To overcome some of these issues, embedding algorithms were invented. In essence, these algorithms reduce the graph data to a lower dimension while also creating a rich lower dimensional representation by incorporating structural and semantic information in the form of a vector. These methods are scalable to massive graphs and are compatible with standard machine learning models.
Today's article will look into these embeddings methods. We'll first start by briefly covering the graph embedding problem and the role that encoder-decoder models play it this setting. Next, we will quickly glance over the difference between shallow and deep embeddings methods before delving deeply into the graph factorisation shallow embedding methods. Some of the graph factorisation methods we will be covering include Laplacian Eigenmaps, Graph Factorisation, GraRep, and more. The other group of shallow embedding methods, namely the random walk methods will be covered in a later article.
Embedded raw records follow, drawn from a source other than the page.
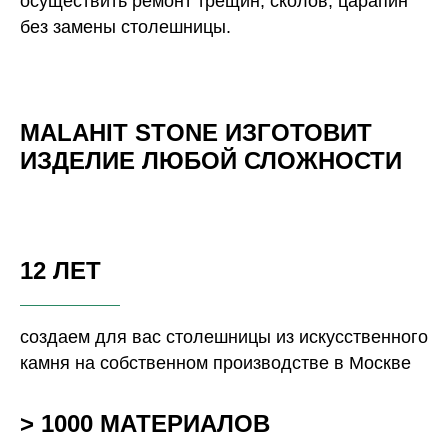
осуществить ремонт трещин, сколов, царапин
без замены столешницы.
MALAHIT STONE ИЗГОТОВИТ
ИЗДЕЛИЕ ЛЮБОЙ СЛОЖНОСТИ
12 ЛЕТ
создаем для вас столешницы из искусственного
камня на собственном производстве в Москве
> 1000 МАТЕРИАЛОВ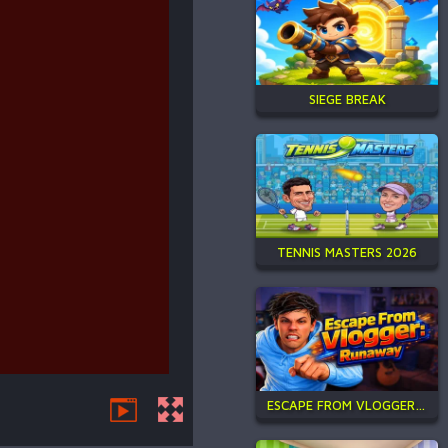
SIEGE BREAK
TENNIS MASTERS 2026
ESCAPE FROM VLOGGER: RUNAWAY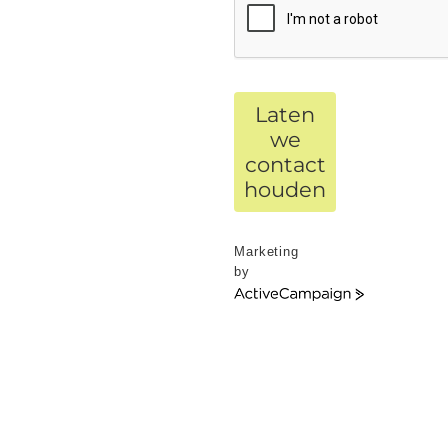
Laten
we
contact
houden
Marketing
by
ActiveCampaign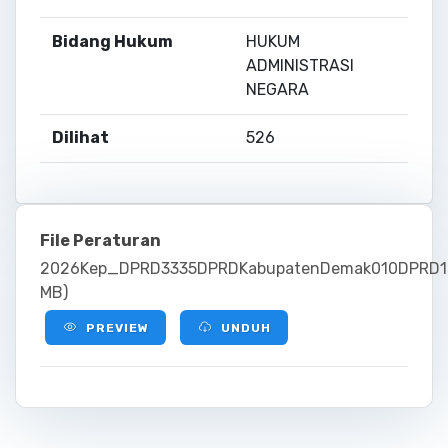
Bidang Hukum
HUKUM
ADMINISTRASI
NEGARA
Dilihat
526
File Peraturan
2026Kep_DPRD3335DPRDKabupatenDemak010DPRD123
MB)
PREVIEW
UNDUH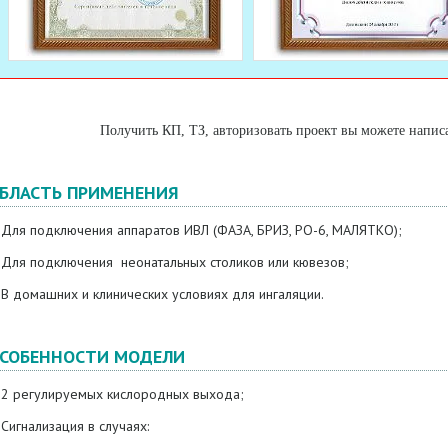
Получить КП, ТЗ, авторизовать проект вы можете напис
БЛАСТЬ ПРИМЕНЕНИЯ
Для подключения аппаратов ИВЛ (ФАЗА, БРИЗ, РО-6, МАЛЯТКО);
Для подключения неонатальных столиков или кювезов;
В домашних и клинических условиях для ингаляции.
СОБЕННОСТИ МОДЕЛИ
2 регулируемых кислородных выхода;
Сигнализация в случаях: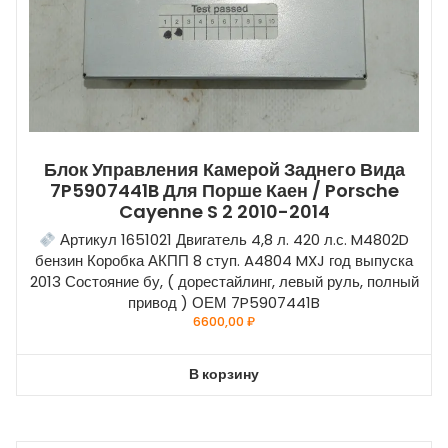
Блок Управления Камерой Заднего Вида
7P5907441B Для Порше Каен / Porsche
Cayenne S 2 2010-2014
Артикул 1651021 Двигатель 4,8 л. 420 л.с. M4802D
бензин Коробка АКПП 8 ступ. A4804 MXJ год выпуска
2013 Состояние бу, ( дорестайлинг, левый руль, полный
привод ) ОЕМ 7P5907441B
6600,00
₽
В корзину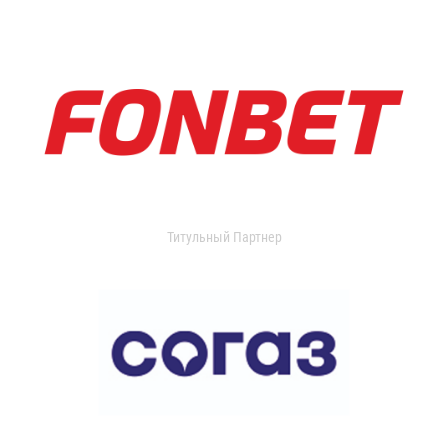
Титульный Партнер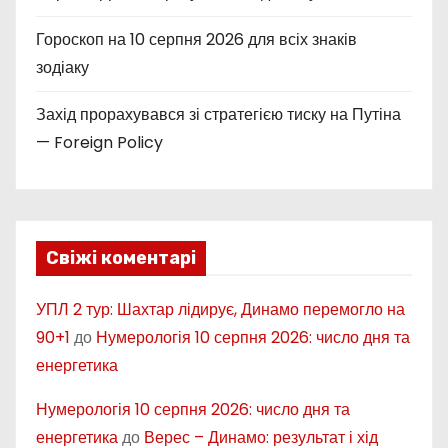
Гороскоп на 10 серпня 2026 для всіх знаків
зодіаку
Захід прорахувався зі стратегією тиску на Путіна
— Foreign Policy
Свіжі коментарі
УПЛ 2 тур: Шахтар лідирує, Динамо перемогло на
90+1
до
Нумерологія 10 серпня 2026: число дня та
енергетика
Нумерологія 10 серпня 2026: число дня та
енергетика
до
Верес – Динамо: результат і хід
This article should serve as an introduction into some of the shallow graph embedding techniques. I'd highly recommend reading the papers attached in the references section. There they delve into these methods at a much greater detail then we will be diving into today.
What are Node Embeddings?
Let's start with the basics. What are node embeddings? In short, they are a lower dimensional representation of the node's position and the structure of their local graph. The process of mapping these nodes to this lower dimension is often referred to as encoding nodes.
These node embedding strategies fall into 2 groups: shallow embeddings and deep embeddings.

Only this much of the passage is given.